While there is debate about whether Putnam's proof in "Model's and Reality" (see Realism and Reason, Cambridge: Cambridge University Press, 1983, pp. 1-25) commits a mathematical error, the general point is clear enough to anyone who has every taught an introductory logic course: Truth is always truth under an interpretation.   Agreeing on language does not an agreement make.   Agreement is only had if there exists agreement of language and a common interpretation or model.   Only if the same model is specified and there is agreement in truth-value among the relevant propositions can one speak of actual agreement.  

It should be obvious to anyone who reads theology that theological traditions have not always been clear about the interpretation of their language.   This becomes deeply clear in interfaith dialogues when two sides may use the same language, but mean something quite different with that language.   It happened, in my opinion, in the Evangelical Lutheran Church's adoption of three important documents between 1997-99:  Call to Common Agreement, the Formula of Agreement, and the Joint Declaration on the Doctrine of Justification.  The frustrating thing about those debates was that many of the participants either did not know that they needed to clarify the models they were using, or intentionally did not deeply reflect upon their interpretations for fear of losing the historic "agreement" between the parties that the ecumenical talks were supposed to engender.  

Maybe the proclivity of participants in ecumenical dialogues not to clarify the models they are assuming stems from a general historical practice among theologians to fail to specify the interpretations they employ in their own polemics and constructive work.

Take the following three propositions and assign them extensional interpretations I1 and 2.

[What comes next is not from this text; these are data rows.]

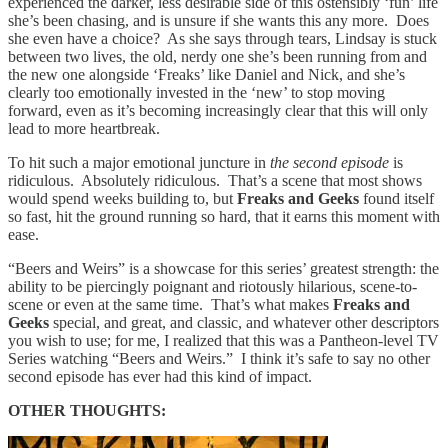
experienced the darker, less desirable side of this ostensibly ‘fun’ life
she’s been chasing, and is unsure if she wants this any more. Does
she even have a choice? As she says through tears, Lindsay is stuck
between two lives, the old, nerdy one she’s been running from and
the new one alongside ‘Freaks’ like Daniel and Nick, and she’s
clearly too emotionally invested in the ‘new’ to stop moving
forward, even as it’s becoming increasingly clear that this will only
lead to more heartbreak.
To hit such a major emotional juncture in
the second episode
is
ridiculous. Absolutely ridiculous. That’s a scene that most shows
would spend weeks building to, but
Freaks and Geeks
found itself
so fast, hit the ground running so hard, that it earns this moment with
ease.
“Beers and Weirs” is a showcase for this series’ greatest strength: the
ability to be piercingly poignant and riotously hilarious, scene-to-
scene or even at the same time. That’s what makes
Freaks and
Geeks
special, and great, and classic, and whatever other descriptors
you wish to use; for me, I realized that this was a Pantheon-level TV
Series watching “Beers and Weirs.” I think it’s safe to say no other
second episode has ever had this kind of impact.
OTHER THOUGHTS:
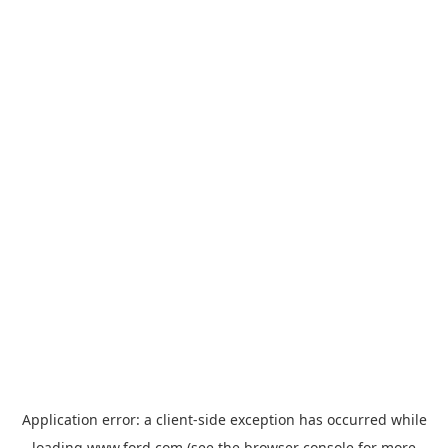
Application error: a
client
-side exception has occurred while
loading
www.ford.com
(see the
browser console
for more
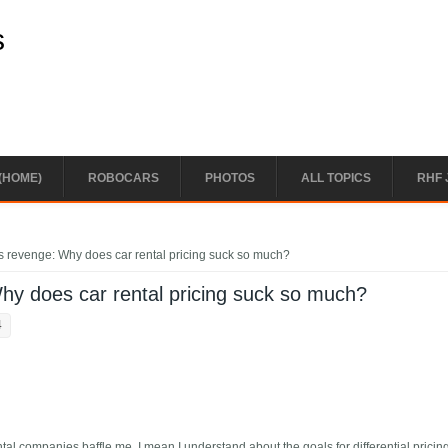
s
(HOME)
ROBOCARS
PHOTOS
ALL TOPICS
RHF 
s revenge: Why does car rental pricing suck so much?
hy does car rental pricing suck so much?
4
ntal companies baffle me. I mean I understand about the goals for differential pricing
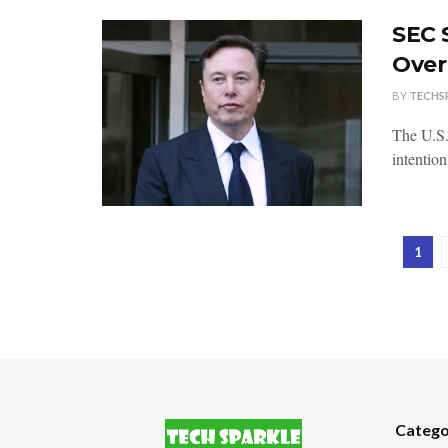
SEC 
Over
BY
TECHS
The U.S.
intentio
1
Catego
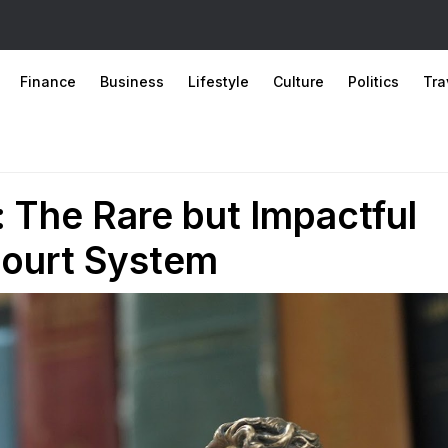
Finance
Business
Lifestyle
Culture
Politics
Tra
 The Rare but Impactful
 Court System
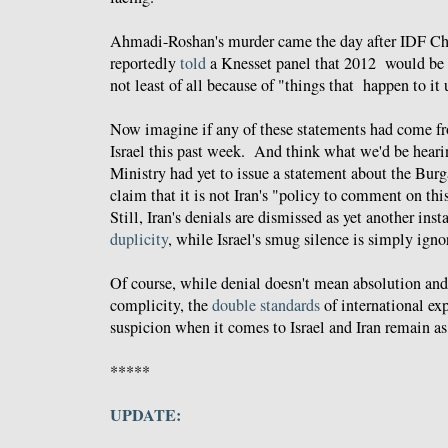
Ahmadi-Roshan's murder came the day after IDF C
reportedly
told
a Knesset panel that 2012 would be a 
not least of all because of "things that happen to it 
Now imagine if any of these statements had come fro
Israel this past week. And think what we'd be hearin
Ministry had yet to issue a statement about the Bur
claim that it is not Iran's "policy to comment on thi
Still, Iran's denials are dismissed as yet another ins
duplicity
, while Israel's smug silence is simply igno
Of course, while denial doesn't mean absolution and 
complicity, the
double standards
of international exp
suspicion when it comes to Israel and Iran remain as 
*****
UPDATE:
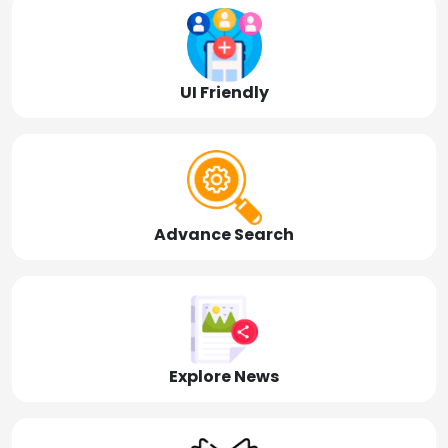
UI Friendly
Advance Search
Explore News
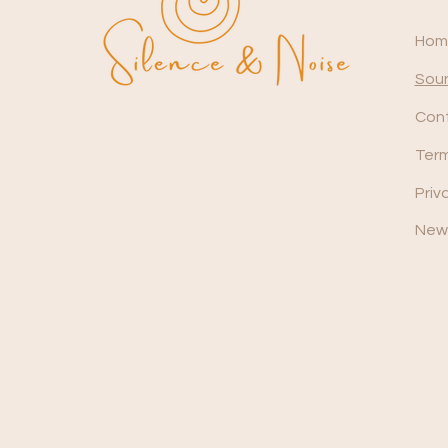
Hom
Soun
Con
Term
Priv
News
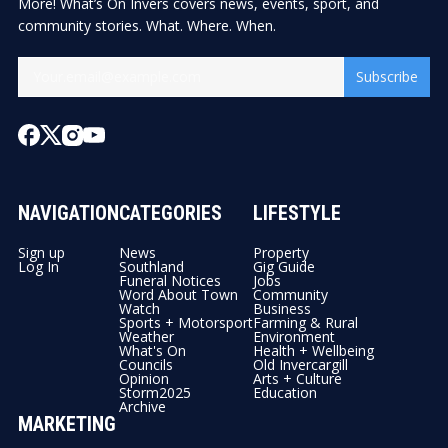
More! What’s On Invers covers news, events, sport, and
community stories. What. Where. When.
Subscribe
NAVIGATION
CATEGORIES
LIFESTYLE
Sign up
News
Property
Log In
Southland
Gig Guide
Funeral Notices
Jobs
Word About Town
Community
Watch
Business
Sports + Motorsport
Farming & Rural
Weather
Environment
What's On
Health + Wellbeing
Councils
Old Invercargill
Opinion
Arts + Culture
Storm2025
Education
Archive
MARKETING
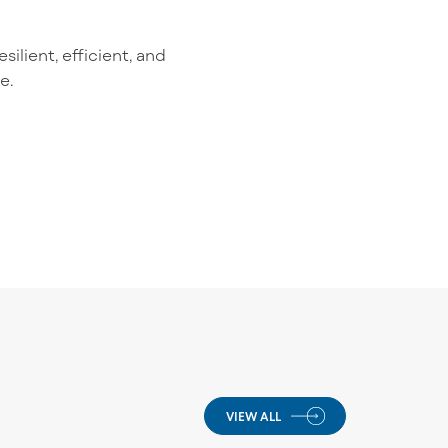
ilient, efficient, and
e.
VIEW ALL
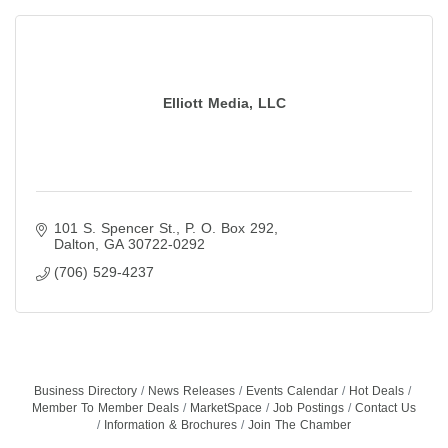
Elliott Media, LLC
101 S. Spencer St.
P. O. Box 292
Dalton
GA
30722-0292
(706) 529-4237
Business Directory
News Releases
Events Calendar
Hot Deals
Member To Member Deals
MarketSpace
Job Postings
Contact Us
Information & Brochures
Join The Chamber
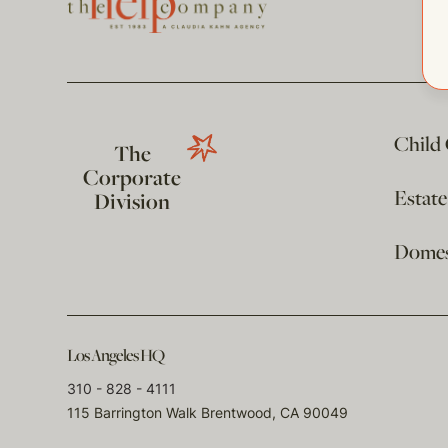
Child
The
Corporate
Estat
Division
Domest
Los Angeles HQ
310 - 828 - 4111
115 Barrington Walk Brentwood, CA 90049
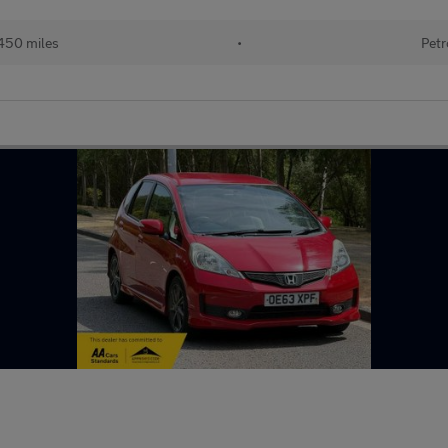
450 miles
•
Petr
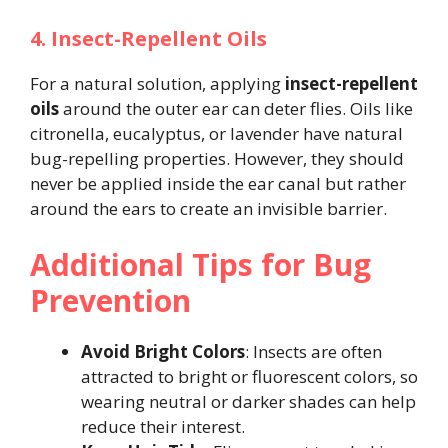
4. Insect-Repellent Oils
For a natural solution, applying
insect-repellent
oils
around the outer ear can deter flies. Oils like
citronella, eucalyptus, or lavender have natural
bug-repelling properties. However, they should
never be applied inside the ear canal but rather
around the ears to create an invisible barrier​.
Additional Tips for Bug
Prevention
Avoid Bright Colors
: Insects are often
attracted to bright or fluorescent colors, so
wearing neutral or darker shades can help
reduce their interest.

  • T1:   God creates the universe.
  • T2:   All of creation has fallen into sin. 
  • T3:   Through His Son, God redeems his fallen creation.  
Let I1 be the following interpretation: 

  • 'God':    That being having all positive predicates to the infinite degree
  • 'Creates':  A dyadic predicate whose extension is the relation {{x, y}: x causes there to be both the material and form comprising y}
  • 'Universe':  All that exists outside of diving being
  • 'Creation':   All that exists outside of divine being
  • 'Falls':  A dyadic predicate whose extension is the relation {{x, y}: x is creation and y is the distortion of x under the conditions of present existence}
  • 'Sin':  The distortion of creation under the conditions of present existence
  • 'Son":  Hypostasis bearing the divine nature sustaining the following relationships of having been begotten by the hypostasis of the Father and spirating the hypostasis of the Holy Spirit
  • 'Redeems':  A triadic predicate whose extension is the relation {{x, y, z}: x causes there to be reordering of y on account of z, such that x regards y as manifesting properties characteristic of the created universe 
Many readers may take issue with the extension I gave to T1-T3.   It would be an important exercise, I think, were all who employ theological language to attempt to provide a semantics like I just attempted.   It is by no means a simple task.   It is time, I believe, for theologians not simply to take responsibility for their theological language, but also for the interpretation they give that language.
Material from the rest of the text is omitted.